Not everyone will be able to meet you where you are. Some people just aren’t equipped to deal with anything more emotionally complex than a game of Snakes and Ladders. If I were you, I wouldn’t necessarily shut these people out – sometimes it’s nice to have a few borderline vapid friends up your sleeve, for wearing big hats and drinking juice at the mall. But it’s fine to give yourself a little space from them while you’re processing your news. On the other hand, those people who know about your diagnosis and continue making snide or underhanded remarks about the existential validity of your life are contemptible losers. Cut them off, by all means. But I bet some people in your life can go a little deeper. I’m sure you have a sense of who these people might be. If you can’t find anyone you’re ready to be completely open with, it might help to look for a therapist or counsellor who can help you (and your partner) digest this news.

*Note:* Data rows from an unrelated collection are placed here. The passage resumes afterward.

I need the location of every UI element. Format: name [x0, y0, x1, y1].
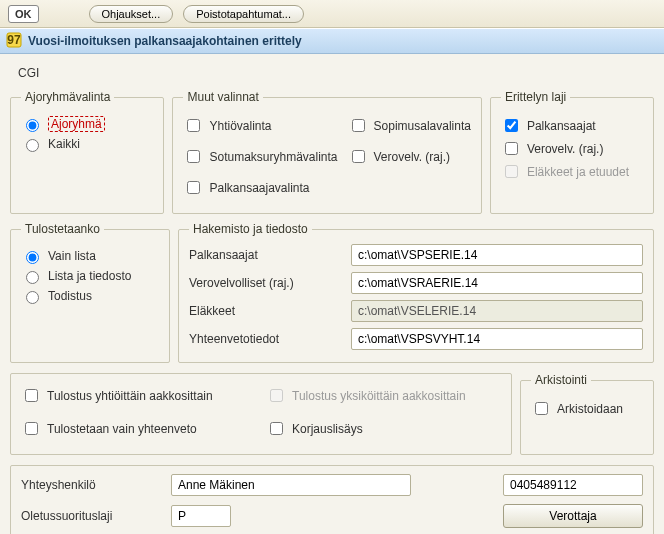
yhteenveto-file-input[interactable] [351, 328, 643, 350]
elakkeet-label: Eläkkeet ja etuudet [527, 165, 629, 179]
contact-group: Yhteyshenkilö Oletussuorituslaji Verotta… [10, 465, 654, 534]
file-row-label: Yhteenvetotiedot [189, 332, 339, 346]
ajoryhma-legend: Ajoryhmävalinta [21, 90, 114, 104]
korjauslisays-check[interactable] [270, 422, 283, 435]
page-title: Vuosi-ilmoituksen palkansaajakohtainen e… [28, 34, 302, 48]
window-title: 97 Vuosi-ilmoituksen palkansaajakohtaine… [0, 28, 664, 54]
file-row-label: Verovelvolliset (raj.) [189, 276, 339, 290]
muut-legend: Muut valinnat [183, 90, 262, 104]
arkistointi-group: Arkistointi Arkistoidaan [520, 373, 654, 455]
oletussuorituslaji-label: Oletussuorituslaji [21, 509, 151, 523]
tulostus-yhtio-label: Tulostus yhtiöittäin aakkosittain [47, 389, 213, 403]
erittely-verovelv-label: Verovelv. (raj.) [527, 142, 603, 156]
palkansaajavalinta-check[interactable] [187, 181, 200, 194]
elakkeet-check [505, 165, 518, 178]
svg-text:97: 97 [7, 33, 21, 47]
arkistoidaan-check[interactable] [535, 402, 548, 415]
hakemisto-group: Hakemisto ja tiedosto Palkansaajat Verov… [178, 222, 654, 363]
palkansaajavalinta-label: Palkansaajavalinta [209, 181, 309, 195]
tulostetaanko-legend: Tulostetaanko [21, 222, 104, 236]
ok-button[interactable]: OK [8, 5, 39, 23]
ajoryhma-label: Ajoryhmä [48, 116, 105, 132]
listajatiedosto-label: Lista ja tiedosto [48, 269, 131, 283]
app-icon: 97 [6, 32, 22, 51]
yhteyshenkilo-input[interactable] [171, 474, 411, 496]
palkansaajat-file-input[interactable] [351, 244, 643, 266]
vainlista-radio[interactable] [26, 251, 39, 264]
yhtiovalinta-check[interactable] [187, 119, 200, 132]
listajatiedosto-radio[interactable] [26, 271, 39, 284]
palkansaajat-check[interactable] [505, 119, 518, 132]
erittely-verovelv-check[interactable] [505, 142, 518, 155]
sopimusala-label: Sopimusalavalinta [374, 119, 471, 133]
erittely-legend: Erittelyn laji [501, 90, 570, 104]
puhelin-input[interactable] [503, 474, 643, 496]
elakkeet-file-input [351, 300, 643, 322]
verottaja-button[interactable]: Verottaja [503, 504, 643, 528]
tulostus-yksikko-label: Tulostus yksiköittäin aakkosittain [292, 389, 466, 403]
ohjaukset-button[interactable]: Ohjaukset... [89, 5, 174, 23]
sotumaksu-check[interactable] [187, 150, 200, 163]
muut-valinnat-group: Muut valinnat Yhtiövalinta Sopimusalaval… [172, 90, 481, 214]
yhteyshenkilo-label: Yhteyshenkilö [21, 478, 151, 492]
korjauslisays-label: Korjauslisäys [292, 422, 363, 436]
ajoryhma-group: Ajoryhmävalinta Ajoryhmä Kaikki [10, 90, 164, 214]
hakemisto-legend: Hakemisto ja tiedosto [189, 222, 312, 236]
file-row-label: Eläkkeet [189, 304, 339, 318]
tulostetaan-vain-check[interactable] [25, 422, 38, 435]
kaikki-label: Kaikki [48, 137, 80, 151]
tulostetaanko-group: Tulostetaanko Vain lista Lista ja tiedos… [10, 222, 170, 363]
tulostus-options-group: Tulostus yhtiöittäin aakkosittain Tulost… [10, 373, 512, 455]
yhtiovalinta-label: Yhtiövalinta [209, 119, 271, 133]
erittely-group: Erittelyn laji Palkansaajat Verovelv. (r… [490, 90, 654, 214]
kaikki-radio[interactable] [26, 139, 39, 152]
sopimusala-check[interactable] [352, 119, 365, 132]
verovelvolliset-file-input[interactable] [351, 272, 643, 294]
tulostus-yhtio-check[interactable] [25, 389, 38, 402]
arkistointi-legend: Arkistointi [531, 373, 591, 387]
client-label: CGI [10, 62, 654, 90]
tulostetaan-vain-label: Tulostetaan vain yhteenveto [47, 422, 197, 436]
vainlista-label: Vain lista [48, 249, 96, 263]
oletussuorituslaji-input[interactable] [171, 505, 231, 527]
file-row-label: Palkansaajat [189, 248, 339, 262]
verovelv-check[interactable] [352, 150, 365, 163]
verovelv-label: Verovelv. (raj.) [374, 150, 450, 164]
todistus-label: Todistus [48, 289, 92, 303]
ajoryhma-radio[interactable] [26, 119, 39, 132]
palkansaajat-label: Palkansaajat [527, 119, 596, 133]
tulostus-yksikko-check [270, 389, 283, 402]
toolbar: OK Ohjaukset... Poistotapahtumat... [0, 0, 664, 28]
sotumaksu-label: Sotumaksuryhmävalinta [209, 150, 337, 164]
arkistoidaan-label: Arkistoidaan [557, 402, 623, 416]
poistotapahtumat-button[interactable]: Poistotapahtumat... [183, 5, 304, 23]
todistus-radio[interactable] [26, 291, 39, 304]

I think that finding/building a community of other people who aren’t parents – whether by choice or chance – is a good idea. I have no idea what to recommend here, so I’m throwing open the comments in the hope that HMH readers might be able to provide relevant suggestions. If anyone has any ideas, please leave a comment below.

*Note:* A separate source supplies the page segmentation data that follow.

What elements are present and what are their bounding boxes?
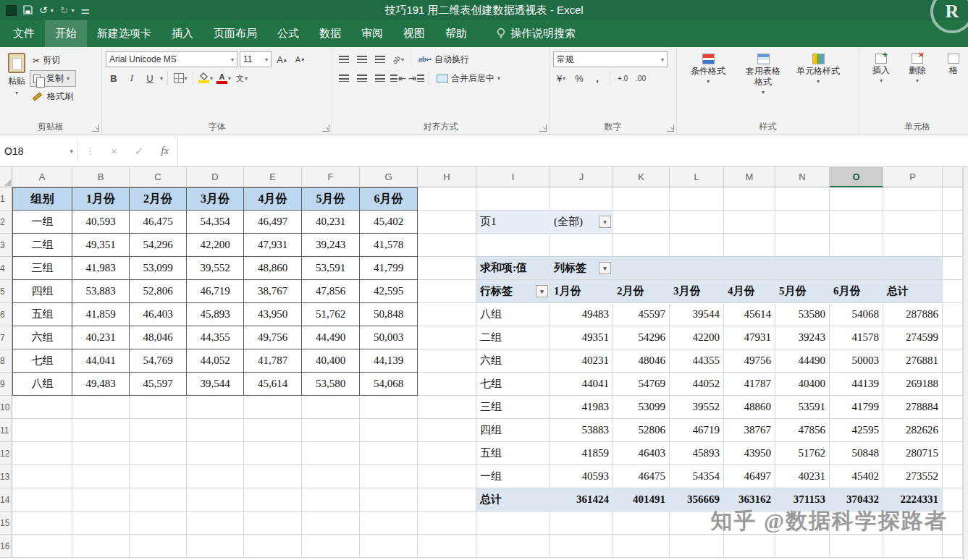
merge-center-button[interactable]: 合并后居中 ▾ xyxy=(434,71,503,86)
cell-K6[interactable]: 45597 xyxy=(613,303,670,326)
cell-B16[interactable] xyxy=(72,535,130,558)
cell-I13[interactable]: 一组 xyxy=(476,465,550,488)
cell-D4[interactable]: 39,552 xyxy=(187,257,244,280)
cell-E7[interactable]: 49,756 xyxy=(244,326,302,349)
tab-文件[interactable]: 文件 xyxy=(3,20,45,47)
delete-cells-button[interactable]: 删除 ▾ xyxy=(899,50,935,122)
format-as-table-button[interactable]: 套用表格格式 ▾ xyxy=(736,50,791,122)
cell-O12[interactable]: 50848 xyxy=(830,442,883,465)
customize-quick-access-icon[interactable]: ⚌ xyxy=(81,5,91,15)
cell-M13[interactable]: 46497 xyxy=(724,465,775,488)
cell-M9[interactable]: 41787 xyxy=(724,373,775,396)
cell-L8[interactable]: 44355 xyxy=(670,349,724,373)
align-middle-icon[interactable] xyxy=(354,51,370,67)
borders-button[interactable]: ▾ xyxy=(172,70,188,86)
undo-icon[interactable]: ↺ xyxy=(39,5,48,15)
cell-F5[interactable]: 47,856 xyxy=(302,280,360,303)
cell-M8[interactable]: 49756 xyxy=(724,349,775,373)
cell-I6[interactable]: 八组 xyxy=(476,303,550,326)
cell-B4[interactable]: 41,983 xyxy=(72,257,130,280)
decrease-decimal-button[interactable]: .00 xyxy=(633,70,649,86)
cell-G10[interactable] xyxy=(360,396,418,419)
cell-P6[interactable]: 287886 xyxy=(883,303,943,326)
cell-D13[interactable] xyxy=(187,465,244,488)
decrease-indent-icon[interactable]: ⇤ xyxy=(390,70,406,86)
column-header-H[interactable]: H xyxy=(418,167,476,187)
cell-K3[interactable] xyxy=(613,234,670,257)
cell-B8[interactable]: 44,041 xyxy=(72,349,130,373)
column-header-L[interactable]: L xyxy=(670,167,724,187)
cell-K9[interactable]: 54769 xyxy=(613,373,670,396)
phonetic-guide-button[interactable]: 文 ▾ xyxy=(234,70,250,86)
cell-G4[interactable]: 41,799 xyxy=(360,257,418,280)
bold-button[interactable]: B xyxy=(106,70,122,86)
accounting-format-button[interactable]: ¥▾ xyxy=(553,70,569,86)
underline-button[interactable]: U xyxy=(142,70,158,86)
cell-M5[interactable]: 4月份 xyxy=(724,280,775,303)
cell-I16[interactable] xyxy=(476,535,550,558)
cell-P7[interactable]: 274599 xyxy=(883,326,943,349)
cell-H8[interactable] xyxy=(418,349,476,373)
cell-P12[interactable]: 280715 xyxy=(883,442,943,465)
cell-J5[interactable]: 1月份 xyxy=(550,280,613,303)
cell-H9[interactable] xyxy=(418,373,476,396)
cell-M4[interactable] xyxy=(724,257,775,280)
cell-M10[interactable]: 48860 xyxy=(724,396,775,419)
cell-C14[interactable] xyxy=(130,488,187,512)
row-header-1[interactable]: 1 xyxy=(0,187,12,211)
cell-D12[interactable] xyxy=(187,442,244,465)
cell-H16[interactable] xyxy=(418,535,476,558)
cell-J4[interactable]: 列标签▾ xyxy=(550,257,613,280)
cell-L12[interactable]: 45893 xyxy=(670,442,724,465)
cell-K12[interactable]: 46403 xyxy=(613,442,670,465)
cell-P2[interactable] xyxy=(883,211,943,234)
cell-P5[interactable]: 总计 xyxy=(883,280,943,303)
cell-D3[interactable]: 42,200 xyxy=(187,234,244,257)
cell-H6[interactable] xyxy=(418,303,476,326)
cell-J16[interactable] xyxy=(550,535,613,558)
cell-M12[interactable]: 43950 xyxy=(724,442,775,465)
font-dialog-launcher[interactable]: ↘ xyxy=(322,124,329,132)
cell-L16[interactable] xyxy=(670,535,724,558)
cell-H3[interactable] xyxy=(418,234,476,257)
insert-function-icon[interactable]: fx xyxy=(152,145,177,157)
column-header-O[interactable]: O xyxy=(830,167,883,187)
column-header-A[interactable]: A xyxy=(12,167,72,187)
cell-G16[interactable] xyxy=(360,535,418,558)
redo-dropdown-icon[interactable]: ▾ xyxy=(71,7,74,14)
column-header-N[interactable]: N xyxy=(775,167,830,187)
save-icon[interactable] xyxy=(23,5,33,16)
cell-K1[interactable] xyxy=(613,187,670,211)
cell-Q5[interactable] xyxy=(943,280,963,303)
cell-G2[interactable]: 45,402 xyxy=(360,211,418,234)
increase-decimal-button[interactable]: +.0 xyxy=(615,70,631,86)
cell-O3[interactable] xyxy=(830,234,883,257)
cell-A8[interactable]: 七组 xyxy=(12,349,72,373)
cell-H15[interactable] xyxy=(418,512,476,535)
cell-H14[interactable] xyxy=(418,488,476,512)
cell-B10[interactable] xyxy=(72,396,130,419)
tab-视图[interactable]: 视图 xyxy=(393,20,435,47)
cell-M16[interactable] xyxy=(724,535,775,558)
font-name-select[interactable]: Arial Unicode MS ▾ xyxy=(106,51,237,67)
format-painter-button[interactable]: 格式刷 xyxy=(30,89,76,104)
cell-A6[interactable]: 五组 xyxy=(12,303,72,326)
cell-J15[interactable] xyxy=(550,512,613,535)
row-header-11[interactable]: 11 xyxy=(0,419,12,442)
conditional-formatting-button[interactable]: 条件格式 ▾ xyxy=(681,50,736,122)
cell-L6[interactable]: 39544 xyxy=(670,303,724,326)
row-header-14[interactable]: 14 xyxy=(0,488,12,512)
cell-Q4[interactable] xyxy=(943,257,963,280)
cell-Q11[interactable] xyxy=(943,419,963,442)
cell-Q10[interactable] xyxy=(943,396,963,419)
cell-O9[interactable]: 44139 xyxy=(830,373,883,396)
cell-E4[interactable]: 48,860 xyxy=(244,257,302,280)
cell-O6[interactable]: 54068 xyxy=(830,303,883,326)
cell-I2[interactable]: 页1 xyxy=(476,211,550,234)
chevron-down-icon[interactable]: ▾ xyxy=(160,75,163,82)
cell-P3[interactable] xyxy=(883,234,943,257)
cut-button[interactable]: ✂ 剪切 xyxy=(30,53,76,68)
align-center-icon[interactable] xyxy=(354,70,370,86)
excel-app-icon[interactable] xyxy=(6,5,17,16)
cell-A3[interactable]: 二组 xyxy=(12,234,72,257)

I’m sure that, given time, you’ll have plenty of time to build meaningful relationships with the tamariki in your life. You obviously have a lot of love to give, and I’m sure that you will be a deeply special and influential person to these kids. I know it doesn’t make your own situation easier. But if you have love to give, it will never be wasted.
As for comebacks to the “why don’t you adopt” question, if you want to make the asker uncomfortable, you can always tell them Oranga Tamariki won’t let you have any more, after you left the last lot at the mall. But don’t feel the need to be devastatingly witty about something that hurts. Sometimes “none of your business” is all that’s required.